Vikings
|de Michael Hirst, depuis 2013, ****
Ragnarr Loðbrók, c’est un peu aux Vikings ce qu’Arthur Pendragon est aux Celtes : un chef mythique, qui a probablement existé mais à qui on prête bien plus de légendes qu’un seul homme pourrait en réaliser, qui serait responsable d’invasions répétées en Northumbrie dès la fin du huitième siècle, du sac de ce qui devait devenir la Normandie et du siège de Paris en 845, de la chute du roi Harald du Danemark au milieu du neuvième siècle, voire de l’installation de ce qui allait devenir le royaume viking d’York.

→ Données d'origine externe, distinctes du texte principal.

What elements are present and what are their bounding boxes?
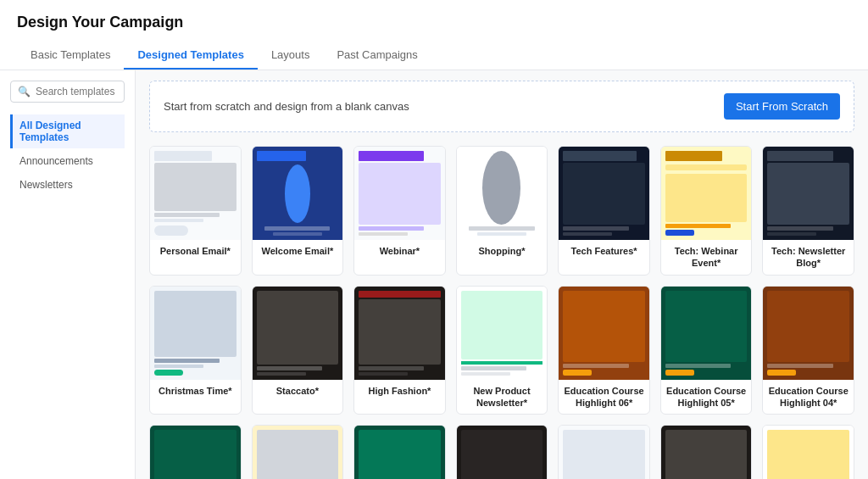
template-name: Christmas Time* bbox=[150, 380, 241, 402]
template-name: New Product Newsletter* bbox=[457, 380, 548, 415]
templates-grid: Personal Email* Welcome Email* bbox=[149, 146, 854, 479]
template-card[interactable]: Education Course Highlight 06* bbox=[558, 286, 650, 415]
sidebar-item-newsletters[interactable]: Newsletters bbox=[10, 174, 125, 196]
template-card[interactable]: Education Course Highlight 04* bbox=[762, 286, 854, 415]
search-input[interactable] bbox=[36, 86, 117, 97]
header: Design Your Campaign Basic Templates Des… bbox=[0, 0, 868, 70]
template-name: Personal Email* bbox=[150, 240, 241, 262]
tabs-bar: Basic Templates Designed Templates Layou… bbox=[17, 42, 851, 70]
page-title: Design Your Campaign bbox=[17, 14, 851, 31]
template-card[interactable]: Tech: Newsletter Blog* bbox=[762, 146, 854, 276]
search-box[interactable]: 🔍 bbox=[10, 81, 125, 103]
template-card[interactable]: Christmas Time* bbox=[149, 286, 242, 415]
sidebar-nav: All Designed Templates Announcements New… bbox=[10, 114, 125, 196]
template-card[interactable]: Education Course Highlight 05* bbox=[660, 286, 753, 415]
sidebar-item-all[interactable]: All Designed Templates bbox=[10, 114, 125, 148]
template-name: Shopping* bbox=[457, 240, 548, 262]
template-card[interactable]: Home Decor (Refined)* bbox=[456, 425, 548, 479]
template-name: High Fashion* bbox=[354, 380, 445, 402]
template-card[interactable]: Webinar* bbox=[353, 146, 446, 276]
start-from-scratch-button[interactable]: Start From Scratch bbox=[724, 93, 840, 120]
template-card[interactable]: Bakery Shop Showcas... bbox=[762, 425, 854, 479]
template-card[interactable]: Education Course Highlight 03* bbox=[149, 425, 242, 479]
template-name: Staccato* bbox=[253, 380, 343, 402]
layout: 🔍 All Designed Templates Announcements N… bbox=[0, 70, 868, 479]
template-name: Welcome Email* bbox=[253, 240, 343, 262]
template-name: Education Course Highlight 06* bbox=[559, 380, 649, 415]
template-name: Education Course Highlight 04* bbox=[763, 380, 854, 415]
tab-designed[interactable]: Designed Templates bbox=[124, 42, 257, 70]
template-card[interactable]: Education Course Highlight 01* bbox=[353, 425, 446, 479]
scratch-banner: Start from scratch and design from a bla… bbox=[149, 81, 854, 132]
template-name: Tech Features* bbox=[559, 240, 649, 262]
template-card[interactable]: Staccato* bbox=[252, 286, 344, 415]
tab-basic[interactable]: Basic Templates bbox=[17, 42, 124, 70]
template-card[interactable]: High Fashion (Refined)* bbox=[558, 425, 650, 479]
template-name: Education Course Highlight 05* bbox=[661, 380, 752, 415]
template-card[interactable]: Tech: Webinar Event* bbox=[660, 146, 753, 276]
template-card[interactable]: Tech Features* bbox=[558, 146, 650, 276]
tab-past[interactable]: Past Campaigns bbox=[323, 42, 431, 70]
template-card[interactable]: High Fashion* bbox=[353, 286, 446, 415]
template-name: Tech: Webinar Event* bbox=[661, 240, 752, 275]
template-card[interactable]: Education Course Highlight 02* bbox=[252, 425, 344, 479]
template-card[interactable]: Personal Email* bbox=[149, 146, 242, 276]
search-icon: 🔍 bbox=[18, 86, 31, 97]
tab-layouts[interactable]: Layouts bbox=[258, 42, 324, 70]
scratch-banner-text: Start from scratch and design from a bla… bbox=[164, 100, 409, 113]
sidebar-item-announcements[interactable]: Announcements bbox=[10, 150, 125, 172]
sidebar: 🔍 All Designed Templates Announcements N… bbox=[0, 70, 136, 479]
template-card[interactable]: Shopping* bbox=[456, 146, 548, 276]
template-name: Tech: Newsletter Blog* bbox=[763, 240, 854, 275]
template-card[interactable]: Welcome Email* bbox=[252, 146, 344, 276]
template-card[interactable]: New Product Newsletter* bbox=[456, 286, 548, 415]
template-card[interactable]: Portfolio (Refined)* bbox=[660, 425, 753, 479]
main-content: Start from scratch and design from a bla… bbox=[136, 70, 868, 479]
template-name: Webinar* bbox=[354, 240, 445, 262]
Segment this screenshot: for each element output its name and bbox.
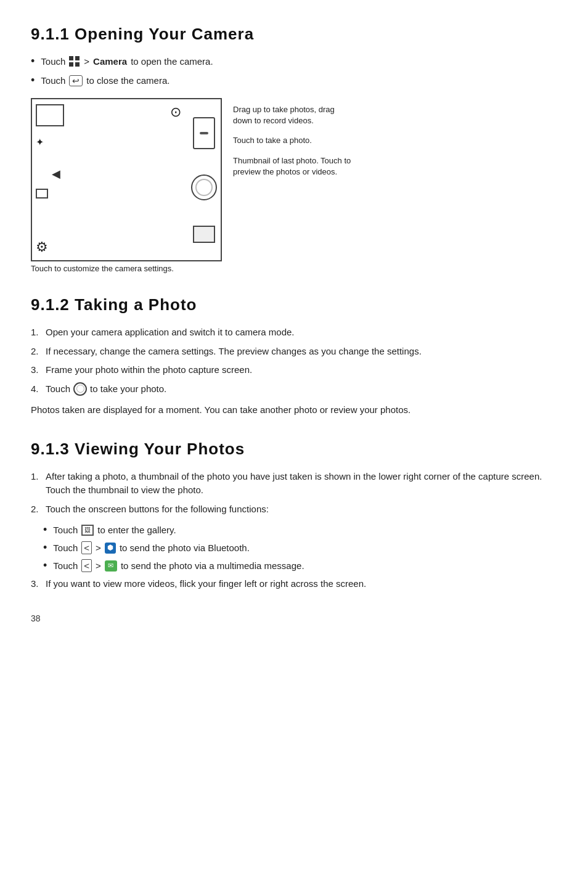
section-913: 9.1.3 Viewing Your Photos 1. After takin… [31, 440, 557, 591]
sub-bullet-2-middle: > [96, 543, 101, 553]
gallery-icon: 🖼 [81, 525, 94, 536]
arrow-mid-icon: ◀ [52, 167, 60, 181]
para-912: Photos taken are displayed for a moment.… [31, 403, 557, 417]
step-num-3: 3. [31, 363, 44, 377]
bullet-list-911: • Touch > Camera to open the camera. • T… [31, 55, 557, 87]
camera-caption: Touch to customize the camera settings. [31, 264, 557, 273]
shutter-inner-icon [76, 385, 84, 393]
step-913-3: 3. If you want to view more videos, flic… [31, 577, 557, 591]
sub-bullet-1-after: to enter the gallery. [97, 525, 176, 535]
share-arrow-icon-1: < [81, 541, 92, 554]
scroll-drag-button[interactable] [193, 117, 215, 149]
callout-3: Thumbnail of last photo. Touch to previe… [233, 155, 351, 178]
back-arrow-icon: ↩ [69, 75, 83, 86]
step-912-4: 4. Touch to take your photo. [31, 382, 557, 396]
camera-box: ✦ ◀ ⚙ ⊙ [31, 98, 222, 261]
camera-top-icon: ⊙ [170, 104, 181, 120]
bullet-text-after-1: to open the camera. [131, 56, 213, 67]
callout-2: Touch to take a photo. [233, 135, 351, 146]
bullet-text-before-2: Touch [41, 75, 65, 86]
sub-bullet-2-after: to send the photo via Bluetooth. [120, 543, 250, 553]
step-text-4-before: Touch [46, 382, 70, 396]
step-913-2: 2. Touch the onscreen buttons for the fo… [31, 502, 557, 517]
sub-bullet-dot-2: • [43, 541, 47, 554]
step-text-913-2: Touch the onscreen buttons for the follo… [46, 502, 269, 517]
sub-bullet-1: • Touch 🖼 to enter the gallery. [43, 523, 557, 536]
step-text-913-3: If you want to view more videos, flick y… [46, 577, 366, 591]
bullet-dot-1: • [31, 55, 35, 68]
sub-bullet-2-before: Touch [53, 543, 78, 553]
camera-diagram: ✦ ◀ ⚙ ⊙ [31, 98, 557, 273]
step-num-913-2: 2. [31, 502, 44, 517]
callout-block: Drag up to take photos, drag down to rec… [228, 98, 351, 178]
step-912-1: 1. Open your camera application and swit… [31, 326, 557, 340]
sub-bullet-1-before: Touch [53, 525, 78, 535]
bullet-item-2: • Touch ↩ to close the camera. [31, 74, 557, 87]
bullet-text-after-2: to close the camera. [86, 75, 169, 86]
sub-bullet-dot-3: • [43, 559, 47, 572]
step-text-2: If necessary, change the camera settings… [46, 345, 422, 359]
right-controls [187, 99, 221, 260]
section-912: 9.1.2 Taking a Photo 1. Open your camera… [31, 295, 557, 417]
bullet-text-before-1: Touch [41, 56, 65, 67]
step-text-1: Open your camera application and switch … [46, 326, 295, 340]
step-912-2: 2. If necessary, change the camera setti… [31, 345, 557, 359]
step-912-3: 3. Frame your photo within the photo cap… [31, 363, 557, 377]
section-912-title: 9.1.2 Taking a Photo [31, 295, 557, 314]
sub-bullet-3-before: Touch [53, 560, 78, 571]
shutter-inline-icon [73, 382, 87, 396]
small-square-mid [36, 189, 48, 199]
callout-1: Drag up to take photos, drag down to rec… [233, 104, 351, 126]
camera-label: Camera [93, 56, 127, 67]
section-913-title: 9.1.3 Viewing Your Photos [31, 440, 557, 459]
step-text-4-after: to take your photo. [90, 382, 166, 396]
apps-grid-icon [69, 56, 80, 67]
bluetooth-icon: ⬢ [105, 543, 116, 554]
step-num-913-1: 1. [31, 470, 44, 484]
bullet-item-1: • Touch > Camera to open the camera. [31, 55, 557, 68]
sub-bullet-dot-1: • [43, 523, 47, 536]
sub-bullet-3-after: to send the photo via a multimedia messa… [121, 560, 304, 571]
step-text-913-1: After taking a photo, a thumbnail of the… [46, 470, 557, 498]
camera-diagram-row: ✦ ◀ ⚙ ⊙ [31, 98, 557, 261]
photo-preview-square [36, 104, 64, 126]
steps-912: 1. Open your camera application and swit… [31, 326, 557, 396]
step-913-1: 1. After taking a photo, a thumbnail of … [31, 470, 557, 498]
sub-bullet-3: • Touch < > ✉ to send the photo via a mu… [43, 559, 557, 572]
step-num-4: 4. [31, 382, 44, 396]
shutter-button[interactable] [191, 174, 217, 200]
step-num-913-3: 3. [31, 577, 44, 591]
brightness-icon: ✦ [36, 136, 44, 148]
step-num-1: 1. [31, 326, 44, 340]
thumbnail-button[interactable] [193, 226, 215, 243]
step3-list: 3. If you want to view more videos, flic… [31, 577, 557, 591]
steps-913: 1. After taking a photo, a thumbnail of … [31, 470, 557, 517]
message-icon: ✉ [105, 560, 117, 572]
sub-bullet-2: • Touch < > ⬢ to send the photo via Blue… [43, 541, 557, 554]
bullet-text-middle-1: > [84, 56, 89, 67]
sub-bullet-3-middle: > [96, 560, 101, 571]
step-text-3: Frame your photo within the photo captur… [46, 363, 252, 377]
section-911-title: 9.1.1 Opening Your Camera [31, 25, 557, 44]
bullet-dot-2: • [31, 74, 35, 87]
shutter-btn-inner [195, 179, 213, 196]
sub-bullets-913: • Touch 🖼 to enter the gallery. • Touch … [31, 523, 557, 572]
scroll-btn-notch [200, 132, 208, 134]
page-number: 38 [31, 613, 557, 623]
step-num-2: 2. [31, 345, 44, 359]
section-911: 9.1.1 Opening Your Camera • Touch > Came… [31, 25, 557, 273]
share-arrow-icon-2: < [81, 559, 92, 572]
settings-gear-icon: ⚙ [36, 239, 48, 255]
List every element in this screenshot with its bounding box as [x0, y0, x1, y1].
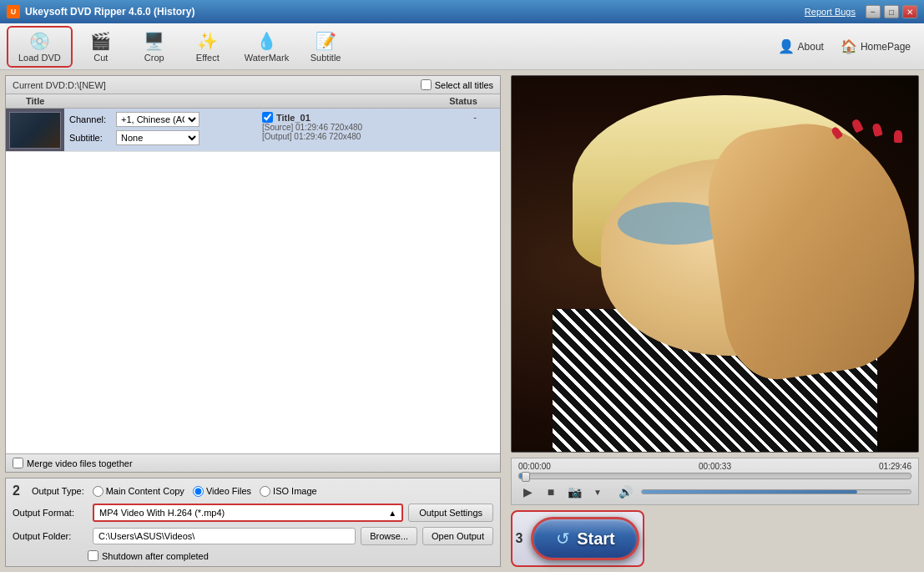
- play-button[interactable]: ▶: [518, 483, 537, 501]
- main-content: Current DVD:D:\[NEW] Select all titles T…: [0, 70, 924, 572]
- volume-bar[interactable]: [641, 489, 911, 494]
- effect-label: Effect: [196, 53, 220, 63]
- output-folder-input[interactable]: [93, 528, 356, 544]
- th-title: Title: [26, 96, 430, 106]
- output-format-value: MP4 Video With H.264 (*.mp4): [99, 508, 225, 518]
- stop-button[interactable]: ■: [542, 483, 560, 501]
- select-all-label: Select all titles: [435, 80, 493, 90]
- shutdown-row: Shutdown after completed: [13, 550, 493, 561]
- channel-select[interactable]: +1, Chinese (AC3) [0x80]: [116, 112, 199, 127]
- subtitle-select[interactable]: None: [116, 130, 199, 145]
- th-status: Status: [430, 96, 497, 106]
- about-icon: 👤: [778, 38, 795, 54]
- radio-main-content[interactable]: Main Content Copy: [93, 486, 184, 497]
- merge-checkbox[interactable]: [13, 458, 23, 468]
- restore-button[interactable]: □: [884, 5, 899, 18]
- radio-iso-image-input[interactable]: [260, 486, 270, 497]
- radio-iso-image[interactable]: ISO Image: [260, 486, 317, 497]
- time-start: 00:00:00: [518, 462, 551, 471]
- subtitle-row: Subtitle: None: [69, 130, 254, 145]
- title-bar: U Ukeysoft DVD Ripper 4.6.0 (History) Re…: [0, 0, 924, 23]
- radio-video-files[interactable]: Video Files: [193, 486, 251, 497]
- title-source: [Source] 01:29:46 720x480: [262, 123, 447, 132]
- progress-thumb[interactable]: [522, 472, 530, 482]
- radio-video-files-input[interactable]: [193, 486, 204, 497]
- step-3-label: 3: [516, 531, 523, 546]
- output-format-select[interactable]: MP4 Video With H.264 (*.mp4) ▲: [93, 504, 403, 522]
- file-list-area: Current DVD:D:\[NEW] Select all titles T…: [5, 75, 501, 473]
- radio-main-content-input[interactable]: [93, 486, 104, 497]
- channel-row: Channel: +1, Chinese (AC3) [0x80]: [69, 112, 254, 127]
- start-button[interactable]: ↺ Start: [531, 517, 639, 560]
- homepage-icon: 🏠: [841, 38, 857, 54]
- title-controls: − □ ✕: [866, 5, 917, 18]
- right-panel: 00:00:00 00:00:33 01:29:46 ▶ ■ 📷 ▼ 🔊: [506, 70, 924, 572]
- current-dvd-label: Current DVD:D:\[NEW]: [13, 80, 106, 90]
- shutdown-checkbox[interactable]: [88, 550, 98, 561]
- table-header: Title Status: [6, 94, 500, 109]
- th-check: [9, 96, 26, 106]
- table-row: Channel: +1, Chinese (AC3) [0x80] Subtit…: [6, 109, 500, 152]
- about-button[interactable]: 👤 About: [771, 35, 831, 58]
- controls-row: ▶ ■ 📷 ▼ 🔊: [518, 483, 911, 501]
- thumb-image: [9, 112, 61, 149]
- load-dvd-icon: 💿: [29, 31, 50, 51]
- toolbar-right: 👤 About 🏠 HomePage: [771, 35, 917, 58]
- subtitle-label: Subtitle:: [69, 133, 111, 143]
- progress-bar[interactable]: [518, 473, 911, 479]
- select-all-checkbox[interactable]: [421, 79, 432, 90]
- cut-button[interactable]: 🎬 Cut: [76, 28, 126, 66]
- subtitle-button[interactable]: 📝 Subtitle: [300, 28, 351, 66]
- subtitle-label: Subtitle: [311, 53, 341, 63]
- watermark-button[interactable]: 💧 WaterMark: [236, 28, 297, 66]
- output-type-label: Output Type:: [32, 486, 84, 496]
- person-layer: [512, 95, 918, 453]
- radio-iso-image-label: ISO Image: [273, 486, 317, 496]
- watermark-icon: 💧: [256, 31, 277, 51]
- minimize-button[interactable]: −: [866, 5, 881, 18]
- radio-main-content-label: Main Content Copy: [106, 486, 184, 496]
- radio-video-files-label: Video Files: [206, 486, 251, 496]
- snapshot-dropdown[interactable]: ▼: [588, 483, 607, 501]
- volume-icon: 🔊: [619, 485, 633, 499]
- output-section: 2 Output Type: Main Content Copy Video F…: [5, 478, 501, 567]
- homepage-label: HomePage: [861, 41, 911, 53]
- title-table: Channel: +1, Chinese (AC3) [0x80] Subtit…: [6, 109, 500, 453]
- time-end: 01:29:46: [879, 462, 911, 471]
- file-list-header: Current DVD:D:\[NEW] Select all titles: [6, 76, 500, 94]
- load-dvd-label: Load DVD: [18, 53, 61, 63]
- output-settings-button[interactable]: Output Settings: [408, 504, 493, 522]
- merge-label: Merge video files together: [27, 458, 133, 468]
- title-info: Title_01 [Source] 01:29:46 720x480 [Outp…: [259, 109, 450, 151]
- effect-icon: ✨: [197, 31, 218, 51]
- load-dvd-button[interactable]: 💿 Load DVD: [7, 26, 73, 68]
- crop-button[interactable]: 🖥️ Crop: [129, 28, 179, 66]
- watermark-label: WaterMark: [245, 53, 289, 63]
- toolbar: 💿 Load DVD 🎬 Cut 🖥️ Crop ✨ Effect 💧 Wate…: [0, 23, 924, 70]
- output-format-label: Output Format:: [13, 508, 88, 518]
- title-thumbnail: [6, 109, 64, 151]
- effect-button[interactable]: ✨ Effect: [183, 28, 233, 66]
- output-type-row: 2 Output Type: Main Content Copy Video F…: [13, 483, 493, 499]
- nail-3: [851, 119, 863, 134]
- title-checkbox[interactable]: [262, 112, 273, 123]
- start-label: Start: [577, 529, 615, 549]
- cut-icon: 🎬: [90, 31, 111, 51]
- snapshot-button[interactable]: 📷: [565, 483, 583, 501]
- report-bugs-link[interactable]: Report Bugs: [805, 7, 856, 17]
- step-3-row: 3 ↺ Start: [516, 517, 640, 560]
- start-section: 3 ↺ Start: [511, 510, 644, 567]
- open-output-button[interactable]: Open Output: [422, 527, 493, 545]
- title-bar-left: U Ukeysoft DVD Ripper 4.6.0 (History): [7, 5, 194, 18]
- app-icon: U: [7, 5, 20, 18]
- output-folder-row: Output Folder: Browse... Open Output: [13, 527, 493, 545]
- video-controls: 00:00:00 00:00:33 01:29:46 ▶ ■ 📷 ▼ 🔊: [511, 458, 919, 505]
- homepage-button[interactable]: 🏠 HomePage: [834, 35, 917, 58]
- output-folder-label: Output Folder:: [13, 531, 88, 541]
- crop-icon: 🖥️: [144, 31, 164, 51]
- about-label: About: [798, 41, 824, 53]
- close-button[interactable]: ✕: [902, 5, 917, 18]
- title-row-info: Channel: +1, Chinese (AC3) [0x80] Subtit…: [64, 109, 259, 151]
- browse-button[interactable]: Browse...: [361, 527, 417, 545]
- merge-row: Merge video files together: [6, 453, 500, 472]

Vikings est une version re-romancée de ce roman de Ragnar. Au départ, elle utilise ce matériau comme base pour présenter la vie des Vikings, leur société, leur multitude de jarls dirigeant des assemblées populaires pour régner sur des territoires plus ou moins grands, leurs techniques de construction et la tentation d’aller chercher les richesses de l’ouest, dans l’île de Bretagne. C’est relativement réaliste et assez bien documenté, malgré quelques approximations (le bannissement, punition très courante pour les crimes graves, est quasiment absent : sur ce point, même Thorgal est plus réaliste !). Le scénario n’est pas toujours d’une extrême subtilité, mais les personnages sont bien construits, complexes et changeants ; les aspects techniques (photo, montage…) sont parfaitement maîtrisés et l’équilibre entre thématiques humaines et description historique est franchement réussi.
Cependant, la série s’éloigne peu à peu de l’histoire des Vikings et la deuxième saison parle au moins autant de l’histoire des territoires anglo-saxons que des invasions scandinaves. On entre dans la politique-fiction et on prend des libertés avec l’histoire, par exemple en donnant à Egbert de Wessex le rôle d’un manipulateur sciemment allié aux Vikings pour faire tomber la Northumbrie et la Mercie — si j’ai bien suivi, il a plutôt en réalité profité gaiement du bordel que les Scandinaves y foutaient, mais il y a un pas de là à leur prêter une alliance. Dans la troisième saison, l’histoire n’est plus qu’un prétexte lointain, les Vikings ont un roi unique assez anachronique, et même un élève distrait peut trouver la chronologie bizarre : Charles II sexagénaire dirigeant la défense de Paris en 845, alors qu’il est né en 823, ça fait désordre, et on entrevoit déjà le don de la Normandie qui aura lieu soixante ans plus tard sous l’autorité de son petit-fils Charles III. Si l’on ajoute les événements en Grande-Bretagne, l’action se déroule donc à la fois vers 820, en 845 et vers 900 !
Cette troisième saison est donc plus hollywoodienne et plus faible que les deux premières. Elle reste tout à fait regardable, et les scénaristes ont au moins eu la bonne idée de zigouiller un des personnages principaux pour lui donner une tension spécifique, mais j’espère que la quatrième reviendra sur des bases historiques un peu plus solides. Vue la plage historique envahie, elle pourrait parler aussi bien des dernières expéditions de Ragnar en Northumbrie, de l’élimination d’Ælla par ses fils et de la conquête des îles britanniques, des explorations de Björn jusqu’en Méditerranée, ou même de l’invasion de la Grande-Bretagne par Ivar, même si je ne mise pas trop là-dessus vu qu’il est encore enfant au stade où nous en sommes. Ça ne manque pas d’histoires potentiellement spectaculaires, sans avoir à tortiller l’Histoire comme pour le sac de Paris.
Il y a tout de même un truc que je trouve étonnamment bien fait : si la série est évidemment tournée en anglais, les passages où deux peuples différents se rencontrent sont en langues originales. Je ne suis pas un expert en langues médiévales, mais la reconstitution du norrois, du vieil anglais et de l’ancien français m’a paru assez soignée et passe en tout cas très bien à l’oreille — sauf pour le cas d’une actrice qui ne s’est manifestement pas faite à l’orléanais et qui a du coup des intonations très étranges.
L’ensemble doit donc être pris avec quelques réserves historiques, mais la série ne manque pas de qualités et est dans l’ensemble franchement réussie.